Springer Verlag Lecture Notes in Artificial Intelligence, Vol. 1317, 1997, 524 pages, softcover, recorded examples on CD, illustrated, index, ISBN 3-540-63526-2;


available in North America from
Springer-Verlag New York, Inc.,
P.O. Box 2485, Secaucus, New Jersey 07096-2485, USA,
telephone 1-800-777-4643,
World Wide Web http://www.springer-ny.com/catalog/ np/jan98np/3-540-63526-2.html
available outside of North America from
Springer-Verlag Heidelberg,
Tiergartenstrasse 17, D-69121 Heidelberg, Germany,
telephone +49-6221-4870,
electronic mail orders@springer.de

Reviewed by Eric Scheirer (Cambridge, Massachusetts, USA)

Introduction
At the end of the 19th century, positivist philosophy and the new sciences of physics and psychology began to challenge the dominant view of musical aesthetics. Brilliant polymaths such as Carl Stumpf and Heinrich von Helmholtz raised a new proposition: scientists, not just musicians, could provide insight into the nature of music. This engendered two developments. On the one hand, the development of an analytic theory of music–systematic musicology–connected formal notations, such as the figured bass, to aesthetic ideals of composition, such as tension, release, implication, and completion. Music theorists such as Heinrich Riemann viewed this as grounding musicology in a rational, logical framework. On the other hand, a new school of psychology, called Gestalt psychology, emerged at the turn of the 20th century. The Gestaltists attempted to deal with the thorny questions posed by the reductionist approach to science. In particular, they tried to discover how it could be that the perception of a whole (whether in sound or image) could be greater than the sum of the percepts of its parts.

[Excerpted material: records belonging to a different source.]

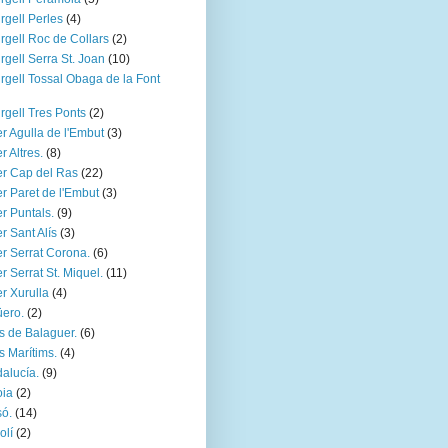
rgell Perles
(4)
rgell Roc de Collars
(2)
rgell Serra St. Joan
(10)
rgell Tossal Obaga de la Font
rgell Tres Ponts
(2)
r Agulla de l'Embut
(3)
r Altres.
(8)
r Cap del Ras
(22)
r Paret de l'Embut
(3)
r Puntals.
(9)
r Sant Alís
(3)
r Serrat Corona.
(6)
r Serrat St. Miquel.
(11)
r Xurulla
(4)
ero.
(2)
s de Balaguer.
(6)
s Marítims.
(4)
alucía.
(9)
oia
(2)
ó.
(14)
olí
(2)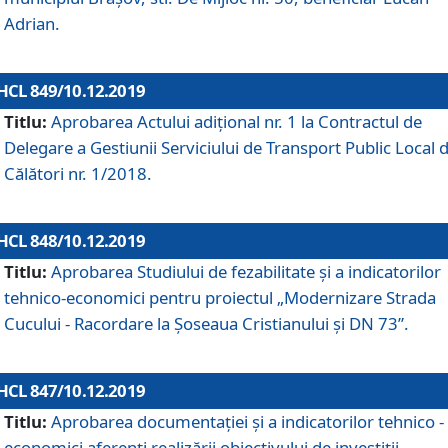
Adrian.
HCL 849/10.12.2019
Titlu:
Aprobarea Actului adiţional nr. 1 la Contractul de
Delegare a Gestiunii Serviciului de Transport Public Local 
Călători nr. 1/2018.
HCL 848/10.12.2019
Titlu:
Aprobarea Studiului de fezabilitate şi a indicatorilor
tehnico-economici pentru proiectul „Modernizare Strada
Cucului - Racordare la Șoseaua Cristianului și DN 73”.
HCL 847/10.12.2019
Titlu:
Aprobarea documentației și a indicatorilor tehnico -
economici aferenți realizării obiectivului de investiții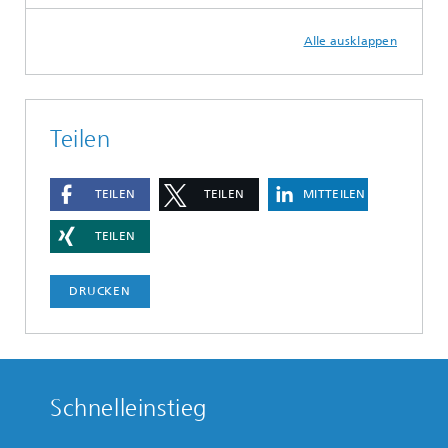
Alle ausklappen
Teilen
TEILEN
TEILEN
MITTEILEN
TEILEN
DRUCKEN
Schnelleinstieg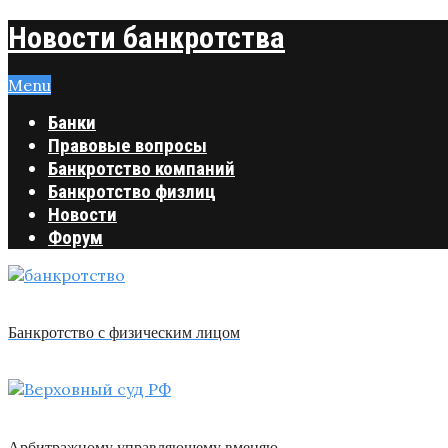
Новости банкротства
Menu
Банки
Правовые вопросы
Банкротство компаний
Банкротство физлиц
Новости
Форум
Банкротство с физическим лицом
Арбитражному управляющему вменяю …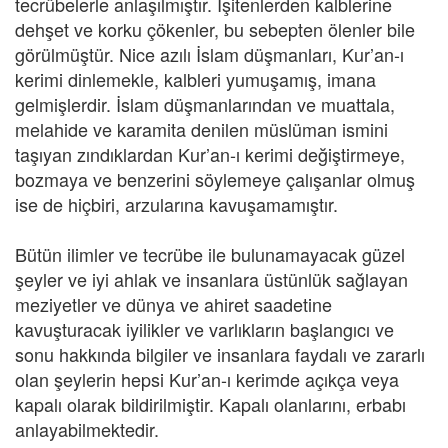
tecrübelerle anlaşılmıştır. İşitenlerden kalblerine
dehşet ve korku çökenler, bu sebepten ölenler bile
görülmüştür. Nice azılı İslam düşmanları, Kur’an-ı
kerimi dinlemekle, kalbleri yumuşamış, imana
gelmişlerdir. İslam düşmanlarından ve muattala,
melahide ve karamita denilen müslüman ismini
taşıyan zındıklardan Kur’an-ı kerimi değiştirmeye,
bozmaya ve benzerini söylemeye çalışanlar olmuş
ise de hiçbiri, arzularına kavuşamamıştır.
Bütün ilimler ve tecrübe ile bulunamayacak güzel
şeyler ve iyi ahlak ve insanlara üstünlük sağlayan
meziyetler ve dünya ve ahiret saadetine
kavuşturacak iyilikler ve varlıkların başlangıcı ve
sonu hakkında bilgiler ve insanlara faydalı ve zararlı
olan şeylerin hepsi Kur’an-ı kerimde açıkça veya
kapalı olarak bildirilmiştir. Kapalı olanlarını, erbabı
anlayabilmektedir.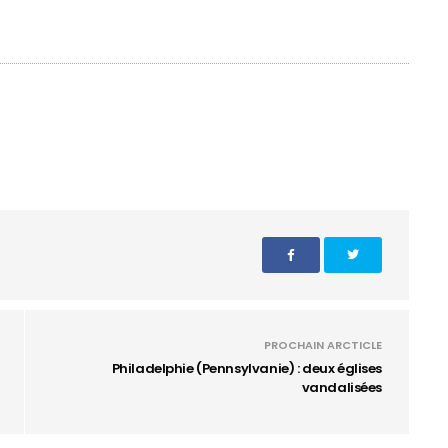
PROCHAIN ARCTICLE
Philadelphie (Pennsylvanie) : deux églises
vandalisées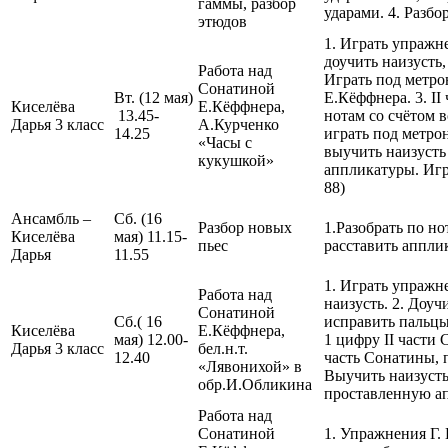
гаммы, разбор
ударами. 4. Разб
этюдов
1. Играть упражн
доучить наизусть,
Работа над
Играть под метро
Сонатиной
Вт. (12 мая)
Е.Кёффнера. 3. II
Киселёва
Е.Кёффнера,
13.45-
нотам со счётом в
Дарья 3 класс
А.Курченко
14.25
играть под метро
«Часы с
выучить наизусть
кукушкой»
аппликатуры. Игр
88)
Ансамбль –
Сб. (16
Разбор новых
1.Разобрать по н
Киселёва
мая) 11.15-
пьес
расставить аппли
Дарья
11.55
1. Играть упраж
Работа над
наизусть. 2. Доу
Сонатиной
Сб.( 16
исправить пальцы
Киселёва
Е.Кёффнера,
мая) 12.00-
1 цифру II части 
Дарья 3 класс
бел.н.т.
12.40
часть Сонатины, 
«Лявонихой» в
Выучить наизусть
обр.И.Обликина
проставленную а
Работа над
Сонатиной
1. Упражнения Г.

Gestalt psychology is built upon three basic principles. First, organisms and stimuli are wholes that are composed of parts, which in turn are composed of smaller parts. Different properties apply to parts at different levels of detail. For example, a piece of music might consist of a melody and some accompanying chords; the melody and chords each consist of notes. Second, the properties of the whole (the Gestalt) depend not only on the properties of the parts, but on the relationships between the parts as well. A melody is not simply a collection of notes; its quality depends on their order and rhythm. It is not possible just by knowing the set of notes in the melody to know what it sounds like. Third, perception cannot be understood statically, as though removed from time, but only as an evolving interaction between an organism and a stimulus. Reading the score of a piece of music is a very different experience from listening to the music as it evolves over time. For example, when reading a score, I can look back a page, or twenty pages, to compare one phrase with another, but I cannot do this while listening.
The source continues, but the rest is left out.